- Interactive map of Güvenlik Tunnel Güvenlik Tüneli

Overview
- Location: Doğankent, Giresun Province, Turkey
- Coordinates: 40°46′56″N 38°56′15″E﻿ / ﻿40.7823°N 38.9374°E Güvenlik Tunnel Location of Güvenlik Tunnel in Turkey
- Status: Operational
- Route: D.877

Operation
- Opened: 2008
- Operator: General Directorate of Highways
- Traffic: automotive

Technical
- Length: 1,835 m (6,020 ft)
- No. of lanes: 2 x 1

= Güvenlik Tunnel =

Tunnel in Doğankent, Giresun, Turkey

The Güvenlik Tunnel (Güvenlik Tüneli) is a road tunnel constructed on the Tirebolu–Gümüşhane state highway in Giresun Province, northeastern Turkey. It was opened to traffic in 2008.

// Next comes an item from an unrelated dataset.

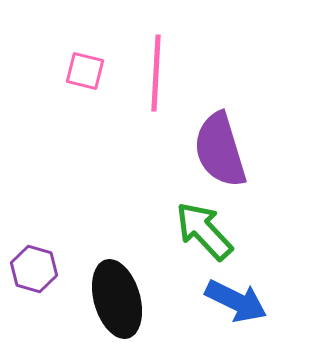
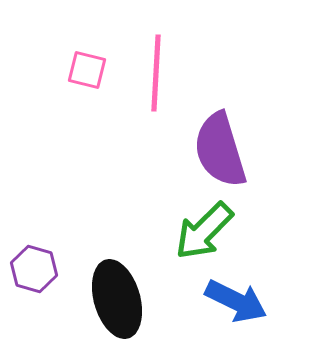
pink square: moved 2 px right, 1 px up
green arrow: rotated 92 degrees counterclockwise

Situated near Güvenlik village of Doğankent district in Giresun Province on the route to Kürtün, Gümüşhane, the 1835 m-long tunnel carries one lane of traffic in each direction in one tube. The tunnel enables an easy access between Black Sea Region to Eastern Anatolia region through the Pontic Mountains.